I was in one of the canning groups and someone mentioned they had canned 40 lbs. of pears and recovered 31 cups of juice from the peels. They asked for a pear jelly recipe and this was one of the responses.
So if your canning your own apples or pears about now, take all the peels and steam juice them to recover the juice. This is an economical way to gets lots of use from your peeled fruits.

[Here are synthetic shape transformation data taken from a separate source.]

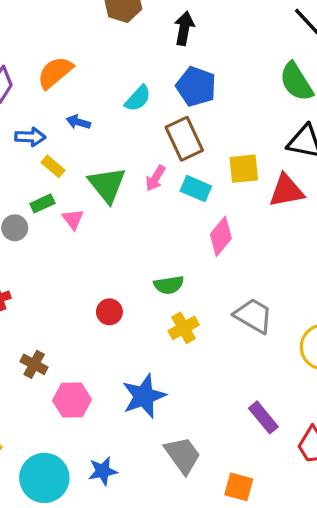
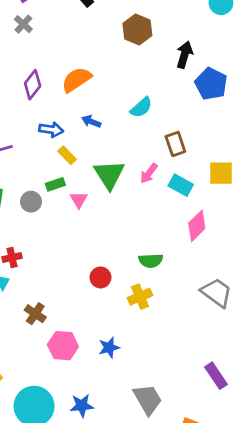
blue pentagon: (196, 87) -> (211, 84), moved
brown rectangle: (184, 139) -> (175, 144), size x0.7
yellow cross: (184, 328) -> (140, 297), moved
blue star: (144, 396) -> (109, 348), moved, size x0.6

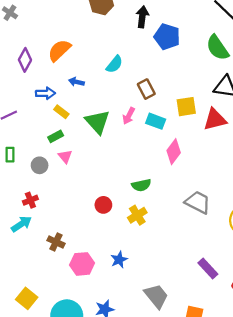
pink triangle: (79, 200) -> (65, 156), moved
gray circle: (31, 202) -> (40, 165), moved

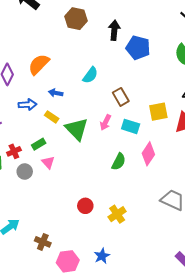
yellow rectangle: (61, 112) -> (52, 117), moved
green semicircle: (141, 185) -> (119, 162), moved, turned -48
red cross: (30, 200) -> (14, 151), moved

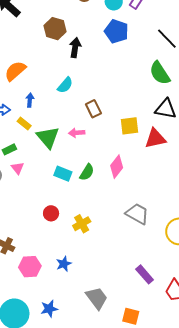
black arrow: (114, 30) -> (75, 48), moved
blue pentagon: (138, 48) -> (116, 31), moved
blue arrow: (56, 93) -> (30, 100), turned 80
pink arrow: (105, 122) -> (77, 133), turned 56
cyan rectangle: (131, 126) -> (63, 174), moved

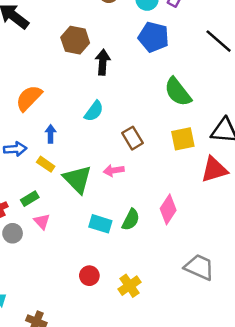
green semicircle: (160, 73) -> (178, 92), moved
yellow square: (130, 126) -> (183, 139), moved

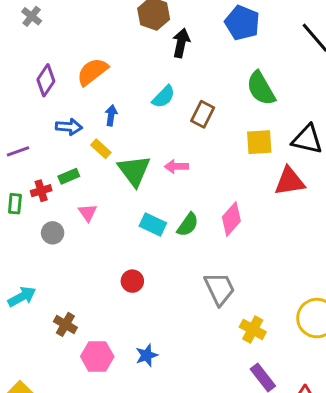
brown rectangle: (132, 138) -> (203, 114), moved, turned 50
green rectangle: (30, 199) -> (69, 176), moved
gray circle: (13, 233) -> (53, 233), moved
gray trapezoid: (199, 267) -> (220, 289), moved, turned 32
yellow cross: (129, 286) -> (253, 329), moved, turned -35

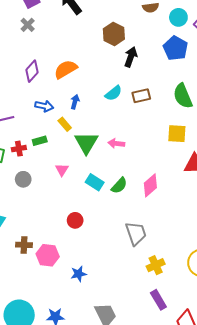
brown rectangle: (203, 114) -> (141, 96), moved, turned 42
pink triangle: (88, 213) -> (62, 170), moved
brown cross: (65, 324) -> (24, 245), turned -35
yellow cross: (253, 329) -> (156, 265), turned 30
pink hexagon: (97, 357) -> (48, 255), moved

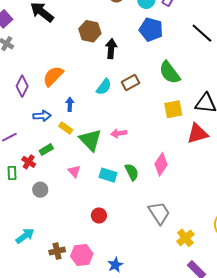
red cross: (19, 149) -> (29, 162), turned -32
green semicircle: (119, 185) -> (132, 172), turned -54

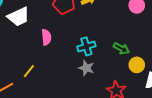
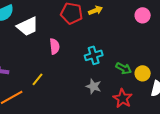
green arrow: (121, 48) -> (124, 68), moved
gray star: (86, 68) -> (94, 86), moved

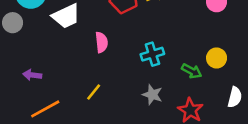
yellow circle: (143, 73) -> (217, 58), moved
yellow line: (38, 79) -> (94, 92), moved

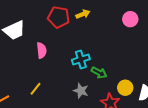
yellow circle: (217, 58) -> (125, 88), moved
green arrow: (192, 71) -> (99, 73), moved

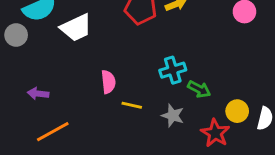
pink semicircle: (42, 50) -> (108, 82), moved
yellow line: (36, 89) -> (132, 105), moved, turned 64

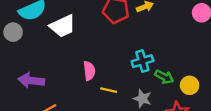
purple arrow: (38, 94) -> (31, 80), size x1.5
yellow circle: (237, 111) -> (190, 85), moved

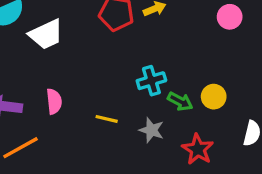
pink semicircle: (89, 71) -> (54, 101), moved
yellow circle: (190, 85) -> (214, 97), moved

Choose Your Own Juice Jelly
5 cups bottled 100% Fruit Juice of your choice (No Sugar)
2 tablespoons lemon juice
2 vanilla beans
1 tablespoon whole allspice berries**
5 cups granulated sugar
1 package powdered pectin
Put apple juice, whole allspice and two split and scraped vanilla beans into stockpot. Heat just until boils. Remove from heat. Allow to sit for one hour. Strain to remove the vanilla beans and allspice berries. Return
juice to pan and add lemon juice. Add pectin. Stir and bring to a boil. Add sugar all at once. Stir and return to a full rolling boil. Boil for one minute. Ladle into sterilized jars leaving 1/4 inch headspace. Wipe rims. Cap and seal. Process in a water bath canner for 10 minutes.
Yield: 6 half pints.
** This is where you may experiment. You could use allspice berries, pieces of ginger, cardamom pods, cinnamon sticks, anise seeds, or fennel seeds or any combination there of.
Bottled fruit juice must be 100% juice variety. Suggest apple, cranberry, cran-apple, berry, grape (white or purple), pineapple, etc. You may find unusual 100% fruit juices at an ethnic grocery store.